Я спустился в метро «Проспект Мира».
Что ж это я не зашел на книжную ярмарку в «Олимпийском», ведь собирался?
О книгах было даже больно думать. Какие могут быть книги, какая это все чушь!
Конечно, надо бы зайти в церковь. Во-первых, хотя бы маме поставить ту самую одну свечку. Надо? Отвечаю: конечно, надо. Но что-то сопротивляется. И не потому, что стыдно — мол, одумался, только когда приспичило. Ничего не могу поделать с ощущением, что это не мое; при всем моем уважении к Православию как таковому, к его громадному вкладу, к Сергию Радонежскому, Рублеву, Пересвету, при бытовом моем исповедничестве именно православного порядка (всегда налью, даже незнакомому) в церковь войти стесняюсь.

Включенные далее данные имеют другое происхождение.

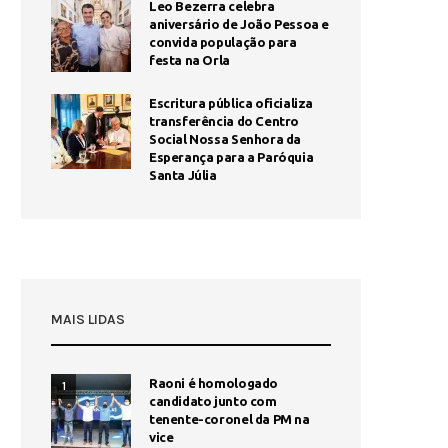
Leo Bezerra celebra
aniversário de João Pessoa e
convida população para
festa na Orla
Escritura pública oficializa
transferência do Centro
Social Nossa Senhora da
Esperança para a Paróquia
Santa Júlia
MAIS LIDAS
Raoni é homologado
1
candidato junto com
tenente-coronel da PM na
vice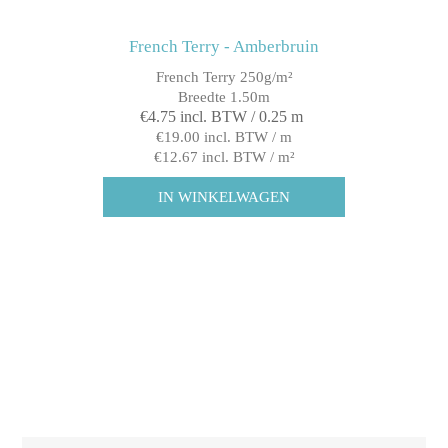
French Terry - Amberbruin
French Terry 250g/m²
Breedte 1.50m
€4.75 incl. BTW / 0.25 m
€19.00 incl. BTW / m
€12.67 incl. BTW / m²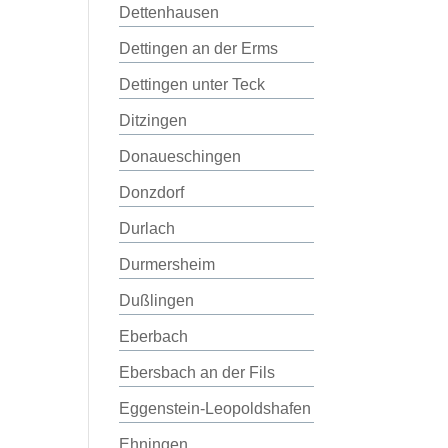
Dettenhausen
Dettingen an der Erms
Dettingen unter Teck
Ditzingen
Donaueschingen
Donzdorf
Durlach
Durmersheim
Dußlingen
Eberbach
Ebersbach an der Fils
Eggenstein-Leopoldshafen
Ehningen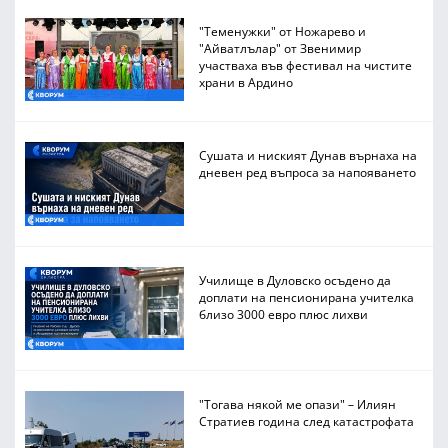
"Теменужки" от Ножарево и
"Айватлълар" от Звенимир
участваха във фестивал на чистите
храни в Ардино
Сушата и ниският Дунав върнаха на
дневен ред въпроса за напояването
Училище в Дуловско осъдено да
доплати на пенсионирана учителка
близо 3000 евро плюс лихви
"Тогава някой ме опази" – Илиян
Стратиев година след катастрофата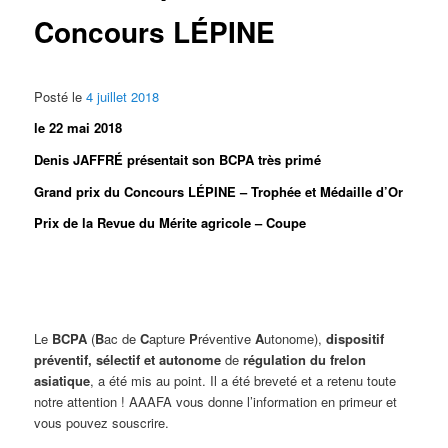
Concours LÉPINE
Posté le
4 juillet 2018
le 22 mai 2018
Denis JAFFRÉ présentait son BCPA très primé
Grand prix du Concours LÉPINE – Trophée et Médaille d’Or
Prix de la Revue du Mérite agricole – Coupe
Le
BCPA
(
B
ac de
C
apture
P
réventive
A
utonome),
dispositif
préventif
,
sélectif
et
autonome
de
régulation du frelon
asiatique
, a été mis au point. Il a été breveté et a retenu toute
notre attention ! AAAFA vous donne l’information en primeur et
vous pouvez souscrire.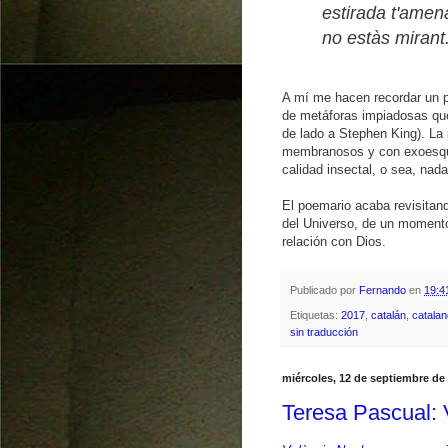
estirada t'amena
no estàs mirant
A mí me hacen recordar un p
de metáforas impiadosas que
de lado a Stephen King). La 
membranosos y con exoesque
calidad insectal, o sea, nad
El poemario acaba revisitan
del Universo, de un momento
relación con Dios.
Publicado por
Fernando
en
19:4
Etiquetas:
2017
,
catalán
,
catala
sin traducción
miércoles, 12 de septiembre de
Teresa Pascual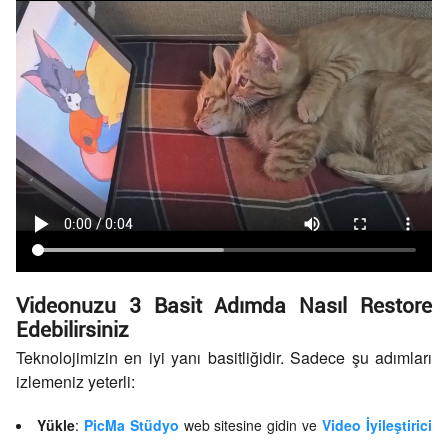
Videonuzu 3 Basit Adımda Nasıl Restore
Edebilirsiniz
Teknolojimizin en iyi yanı basitliğidir. Sadece şu adımları
izlemeniz yeterli:
Yükle
:
PicMa Stüdyo
web sitesine gidin ve
Video İyileştirici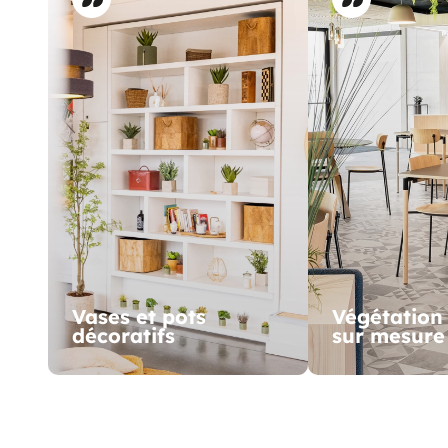
Vases et pots
Végétation
décoratifs
sur mesure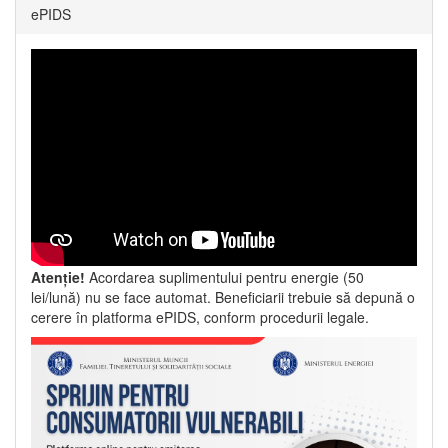
ePIDS
Atenție!
Acordarea suplimentului pentru energie (50
lei/lună) nu se face automat. Beneficiarii trebuie să depună o
cerere în platforma ePIDS, conform procedurii legale.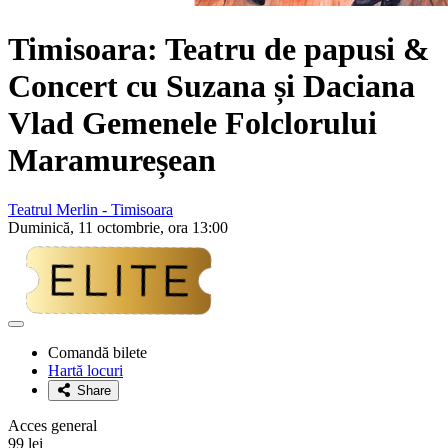
Timisoara: Teatru de papusi &
Concert cu
Suzana și Daciana
Vlad Gemenele Folclorului
Maramureșean
Teatrul Merlin - Timisoara
Duminică, 11 octombrie, ora 13:00
Adaugă
la
Comandă bilete
favorite
Hartă locuri
Share
Acces general
99 lei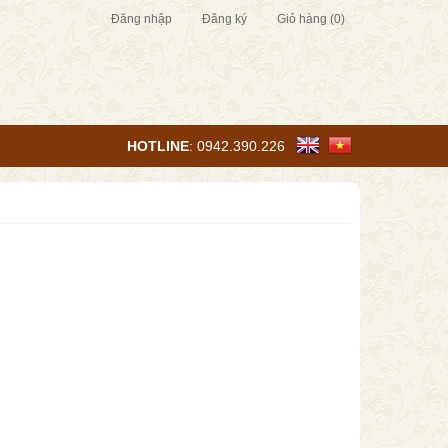
Đăng nhập
Đăng ký
Giỏ hàng
(0)
HOTLINE
:
0942.390.226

Нет, не сегодняшний бес, оседлавший загривок, отворачивает дорогу мою в сторону, нет, в дни полнейшего душевного равновесия я еще дальше от церкви, мне она и в голову не приходит. Бог приходит, а церковь нет. Может, гордыня? И она, конечно, но чуть, — я трусоват, чтоб очень уж гордиться. Сильнее гордыни скука, ощущение ненужности, неловкости, театра. Именно театра. Театра с моей стороны. Стыдно креститься рукой, когда внутренне все же не крестишься. Но, дорогой, церковь не виновата, что ты так это все видишь. Твои проблемы, сложный ты мой. Ты входишь со своей поджарой, некрасиво приплясывающей душонкой в храм и разочарован, если чего-то там не находишь этакого, что тебя бы впечатлило. А кто ты такой, чтобы ради тебя стараться?
Прислонившись спиной к каменной стене, я следил, как выползают из черного жерла тупые, квадратные головы поездов и громогласно тормозят, приближаясь к моему левому колену. Как будто пораженные силою и тонкостью сотрясающих меня почти богоборческих мыслей. Верующему легче, чем атеисту или такому, как я, очень неуверенному деисту, — легче грешить, его простят. Атеист грешить не может, хотя бы потому, что не от кого ждать прощенья. Он со своим дерьмом в душе венчается навсегда.
Очередной поезд был, видимо, с не совсем исправными тормозами, потому что, начав сбрасывать скорость, он делал это с таким визгливым скрежетом, что у меня сжались кулаки — не для сопротивления, а чтобы хоть чуть уменьшить площадь своей поверхности, доступной для ядовитого звука. И закрыл глаза, чтобы сделаться невидимым.
Глаза смотреть не могли, и я не мог двигаться, одновременно распираемый желанием бежать, бежать отсюда, от этого жуткого места. Но что толку, если знаешь, что это место теперь везде. Перед этой болью поблекли, распались все сложные, хотя бы чуть-чуть отвлеченные мысли. Остались мысли такие, как «стоять», «идти», «невыносимо», «лечь», они плавали в растворе страха, ударяясь по очереди в то, что можно было бы назвать «я». Как все это прекратить? Только одним способом: надо прекратить это «я».
Броситься, например, под поезд. Очередной как раз тормозил у платформы. Воображение охотно изобразило мне процедуру. Ничего не только невозможного, но и впечатляющего. Потом крику, конечно, будет много, но само действие совершить с будничной простотой. Шаг вперед, и падаешь поперек рельс перед самым носом головного вагона. То, что по рельсам пропущен ток, что ударишься сильно коленями и локтями, что машинист будет истерически тормозить, — все это не будет иметь значения.